- Opening Delimiter -
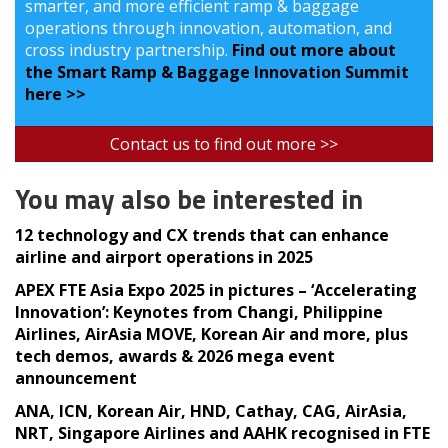
smarter, and more efficient ramp & baggage
operations through innovation, automation, and
cross industry partnership.
Find out more about
the Smart Ramp & Baggage Innovation Summit
here >>
Contact us to find out more >>
You may also be interested in
12 technology and CX trends that can enhance
airline and airport operations in 2025
APEX FTE Asia Expo 2025 in pictures – ‘Accelerating
Innovation’: Keynotes from Changi, Philippine
Airlines, AirAsia MOVE, Korean Air and more, plus
tech demos, awards & 2026 mega event
announcement
ANA, ICN, Korean Air, HND, Cathay, CAG, AirAsia,
NRT, Singapore Airlines and AAHK recognised in FTE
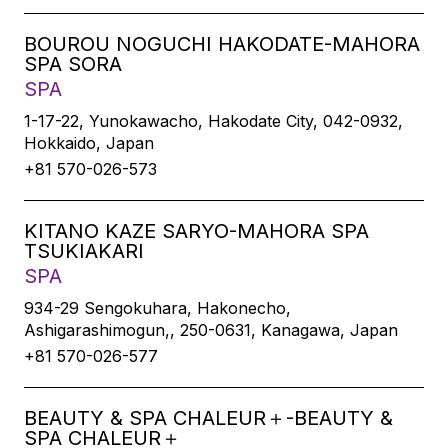
BOUROU NOGUCHI HAKODATE-MAHORA
SPA SORA
SPA
1-17-22, Yunokawacho, Hakodate City, 042-0932,
Hokkaido, Japan
+81 570-026-573
KITANO KAZE SARYO-MAHORA SPA
TSUKIAKARI
SPA
934-29 Sengokuhara, Hakonecho,
Ashigarashimogun,, 250-0631, Kanagawa, Japan
+81 570-026-577
BEAUTY & SPA CHALEUR＋-BEAUTY &
SPA CHALEUR＋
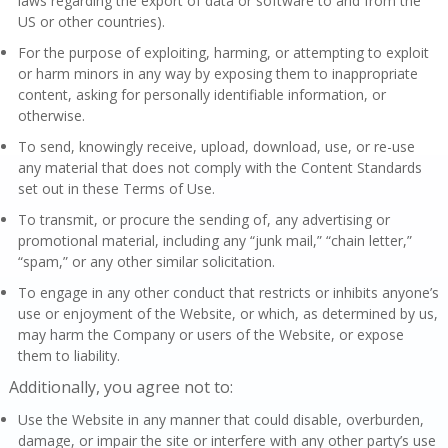
laws regarding the export of data or software to and from the
US or other countries).
For the purpose of exploiting, harming, or attempting to exploit
or harm minors in any way by exposing them to inappropriate
content, asking for personally identifiable information, or
otherwise.
To send, knowingly receive, upload, download, use, or re-use
any material that does not comply with the Content Standards
set out in these Terms of Use.
To transmit, or procure the sending of, any advertising or
promotional material, including any “junk mail,” “chain letter,”
“spam,” or any other similar solicitation.
To engage in any other conduct that restricts or inhibits anyone’s
use or enjoyment of the Website, or which, as determined by us,
may harm the Company or users of the Website, or expose
them to liability.
Additionally, you agree not to:
Use the Website in any manner that could disable, overburden,
damage, or impair the site or interfere with any other party’s use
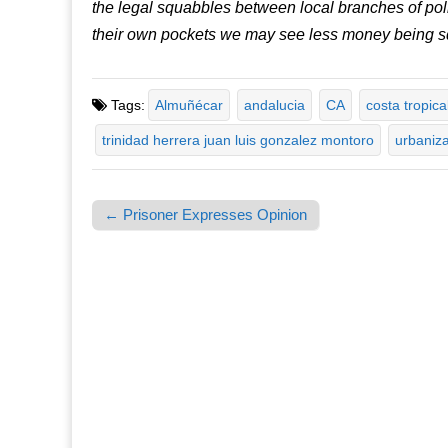
the legal squabbles between local branches of politi
their own pockets we may see less money being 
Tags:
Almuñécar
andalucia
CA
costa tropica
trinidad herrera juan luis gonzalez montoro
urbaniz
← Prisoner Expresses Opinion
Post navigation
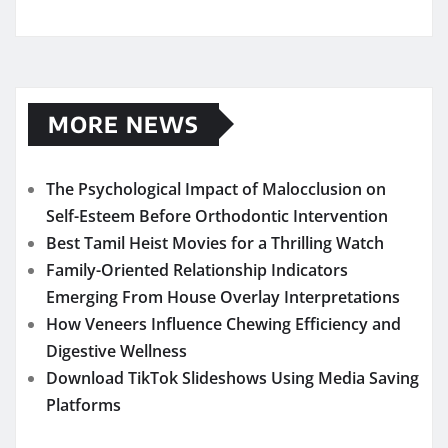
MORE NEWS
The Psychological Impact of Malocclusion on
Self-Esteem Before Orthodontic Intervention
Best Tamil Heist Movies for a Thrilling Watch
Family-Oriented Relationship Indicators
Emerging From House Overlay Interpretations
How Veneers Influence Chewing Efficiency and
Digestive Wellness
Download TikTok Slideshows Using Media Saving
Platforms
- Closing Delimiter -
- [Problem]: Wherever the word "Korean" appears in the data, return the whole line.

- [Solution to this exercise]:
Airlines, AirAsia MOVE, Korean Air and more, plus
ANA, ICN, Korean Air, HND, Cathay, CAG, AirAsia,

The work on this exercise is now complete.